Not too many people are aware of layaway plans these days. It used to be that layaway was the main means by which many Americans made huge purchases. When credit cards became so prevalent, however, layaway plans suddenly didn’t seem that attractive. With the current downturn in global economics, however, layaway plans are suddenly making a comeback. You can see this in the move being made by big companies such as Sears, wherein customers can pay a mere $15 and then pay off the rest in installments.
As for the travel sector, it seems that they are seeing the immense possibilities that will be opened up if they offer layaway packages as well. Based on a report published by Mercury News, big names in the travel industry are joining the layaway bandwagon. Hyatt Hotels and Resorts are planning on marketing gift cards and check certificates soon. This is according to eLayaway.com, a service which manages layaway plans for various merchants.

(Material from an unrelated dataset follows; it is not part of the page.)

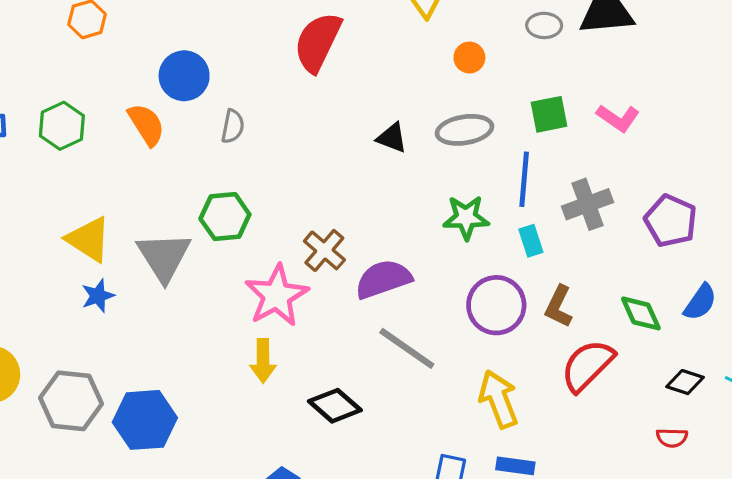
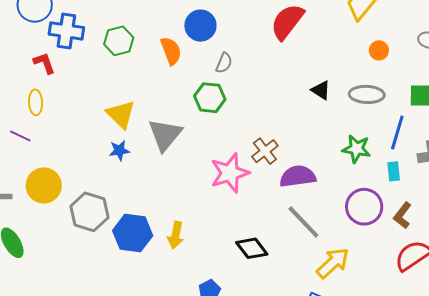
green hexagon: (225, 217) -> (210, 98), moved
yellow arrow: (263, 361) -> (176, 235), moved
yellow arrow: (499, 399) -> (333, 263), moved, turned 57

I find this to be a very appealing prospect. For one, you do not have to add on to the credit bill that you may already have. Another, more obvious, reason is that it can be hard to come up with the cash necessary for a trip these days. With layaway plans available, traveling would be so much more possible for many people – and that includes myself!
You have to be aware, however, that there can be disadvantages to layaway travel plans. One such disadvantage is that cash transactions are not covered by the same consumer protection programs that cover credit card transactions. Still, it is one option to consider.